A HIOA path model is also introduced to capture the electrical propagation delay between
cells in a network. The simulated slow wave of a single ICC cell had a high correlation (≈
0.9) with the corresponding biophysical models. The proposed HIOA model is significantly
more efficient (with 9× to 2500× speedup, depending on the Ordinary Differential Equation
(ODE) solver) than the corresponding biophysical models and scales to larger networks
of ICC. The resultant network of cells can simulate normal and diseased action potential
propagation patterns akin to those observed during GI dysrhythmias, making it useful for device design and validation.

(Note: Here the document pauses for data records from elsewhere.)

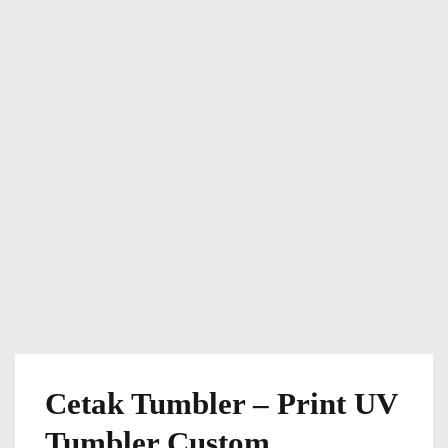
Cetak Tumbler – Print UV
Tumbler Custom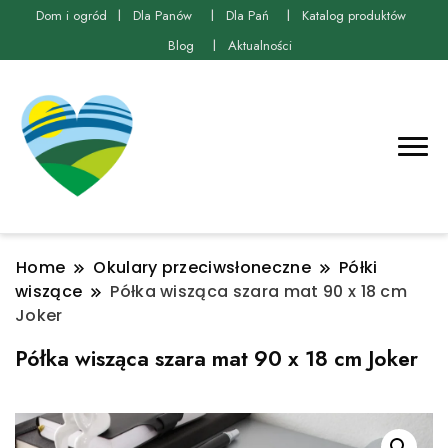
Dom i ogród
Dla Panów
Dla Pań
Katalog produktów
Blog
Aktualności
Home
Okulary przeciwsłoneczne
Półki
wiszące
Półka wisząca szara mat 90 x 18 cm
Joker
Półka wisząca szara mat 90 x 18 cm Joker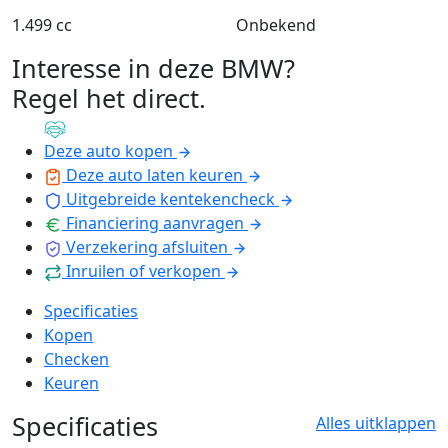
1.499 cc
Onbekend
Interesse in deze BMW?
Regel het direct
.
Deze auto kopen
Deze auto laten keuren
Uitgebreide kentekencheck
Financiering aanvragen
Verzekering afsluiten
Inruilen of verkopen
Specificaties
Kopen
Checken
Keuren
Specificaties
Alles uitklappen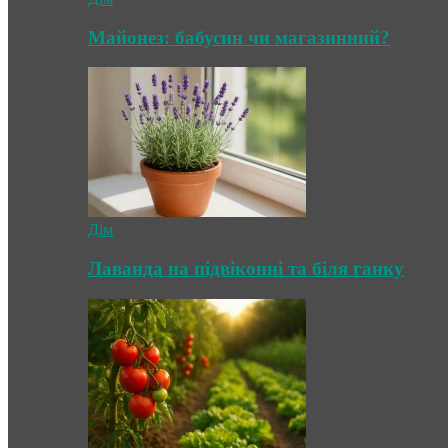
Майонез: бабусин чи магазинний?
Дім
Лаванда на підвіконні та біля ганку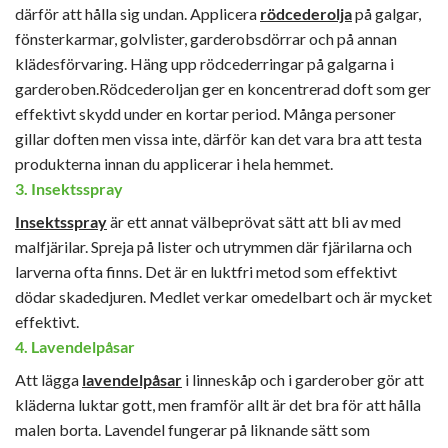
därför att hålla sig undan. Applicera
rödcederolja
på galgar,
fönsterkarmar, golvlister, garderobsdörrar och på annan
klädesförvaring. Häng upp rödcederringar på galgarna i
garderoben.Rödcederoljan ger en koncentrerad doft som ger
effektivt skydd under en kortar period. Många personer
gillar doften men vissa inte, därför kan det vara bra att testa
produkterna innan du applicerar i hela hemmet.
3. Insektsspray
Insektsspray
är ett annat välbeprövat sätt att bli av med
malfjärilar. Spreja på lister och utrymmen där fjärilarna och
larverna ofta finns. Det är en luktfri metod som effektivt
dödar skadedjuren. Medlet verkar omedelbart och är mycket
effektivt.
4. Lavendelpåsar
Att lägga
lavendelpåsar
i linneskåp och i garderober gör att
kläderna luktar gott, men framför allt är det bra för att hålla
malen borta. Lavendel fungerar på liknande sätt som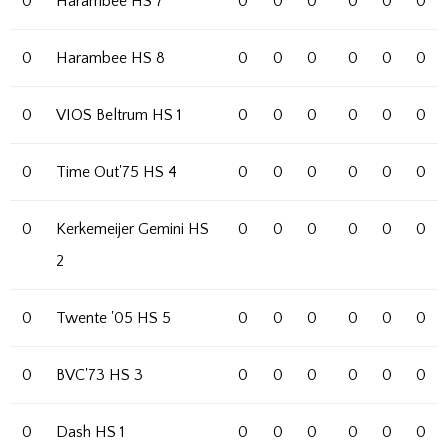
0
Harambee HS 7
0
0
0
0
0
0
0
Harambee HS 8
0
0
0
0
0
0
0
VIOS Beltrum HS 1
0
0
0
0
0
0
0
Time Out'75 HS 4
0
0
0
0
0
0
0
Kerkemeijer Gemini HS
0
0
0
0
0
0
2
0
Twente '05 HS 5
0
0
0
0
0
0
0
BVC'73 HS 3
0
0
0
0
0
0
0
Dash HS 1
0
0
0
0
0
0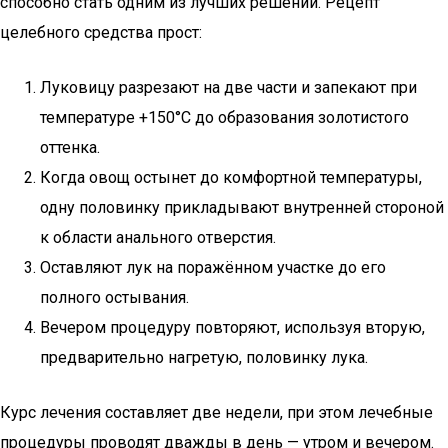
способно стать одним из лучших решений. Рецепт
целебного средства прост:
Луковицу разрезают на две части и запекают при
температуре +150°С до образования золотистого
оттенка.
Когда овощ остынет до комфортной температуры,
одну половинку прикладывают внутренней стороной
к области анального отверстия.
Оставляют лук на поражённом участке до его
полного остывания.
Вечером процедуру повторяют, используя вторую,
предварительно нагретую, половинку лука.
Курс лечения составляет две недели, при этом лечебные
процедуры проводят дважды в день — утром и вечером.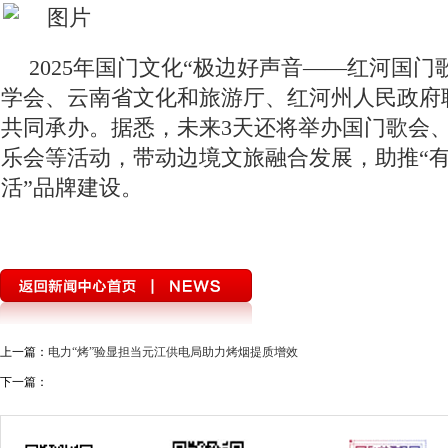
2025年国门文化“极边好声音——红河国门
学会、云南省文化和旅游厅、红河州人民政府
共同承办。据悉，未来3天还将举办国门歌会
乐会等活动，带动边境文旅融合发展，助推“
活”品牌建设。
上一篇：
电力“烤”验显担当元江供电局助力烤烟提质增效
下一篇：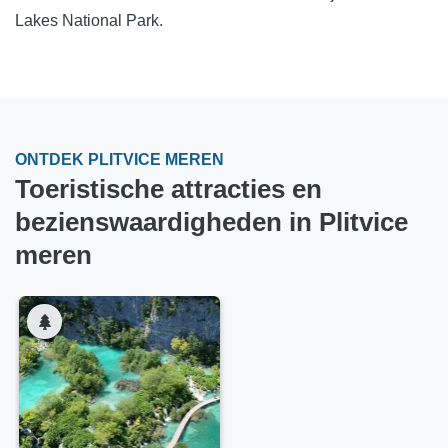
Lakes National Park.
ONTDEK PLITVICE MEREN
Toeristische attracties en
bezienswaardigheden in Plitvice
meren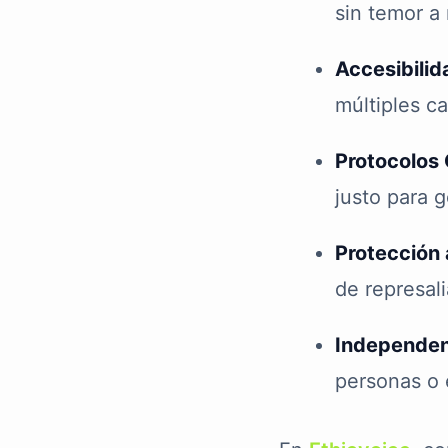
sin temor a 
Accesibilid
múltiples ca
Protocolos 
justo para g
Protección 
de represal
Independen
personas o e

Moreover, this thesis leverages the proposed high-fidelity ICC network model to design
a closed-loop GES software, which can be applied in an experimental and clinical setting.
Several normal and dysrhythmic patterns observed in experimental recordings of patients
suffering from GI tract diseases were reproduced by the ICC network model. Capturing
intracellular potentials in an in-vivo setting is not viable, and therefore an extracellular potential
generation model is developed as a stepping stone to implement closed-loop control
by the GES. The activation patterns of the ICC network are captured by the extracellular
potential generation model and is integrated with the GES in a closed-loop to validate the
efficacy of the developed pacing algorithms. The proposed GES pacing algorithms extend
existing offline filtering and activation detection methods to process the sensed extracellular
potentials in real time. The GES algorithm detects bradygastric rhythms based on the sensing
results and actuates the ICC network via pacing to rectify dysrhythmic patterns. The
efficacy of the GES is validated by integrating it in closed-loop with the ICC network. Results
show that the proposed GES is able to sense the propagation patterns and modulate the
dysrhythmic patterns of bradygastria back to their normal state automatically. The proposed
design of the GES is flexible enough to treat a variety of diseased dysrhythmic patterns effectively
in a closed-loop. The work presented in this thesis has the potential to immensely
benefit patients suffering from GI motility disorders.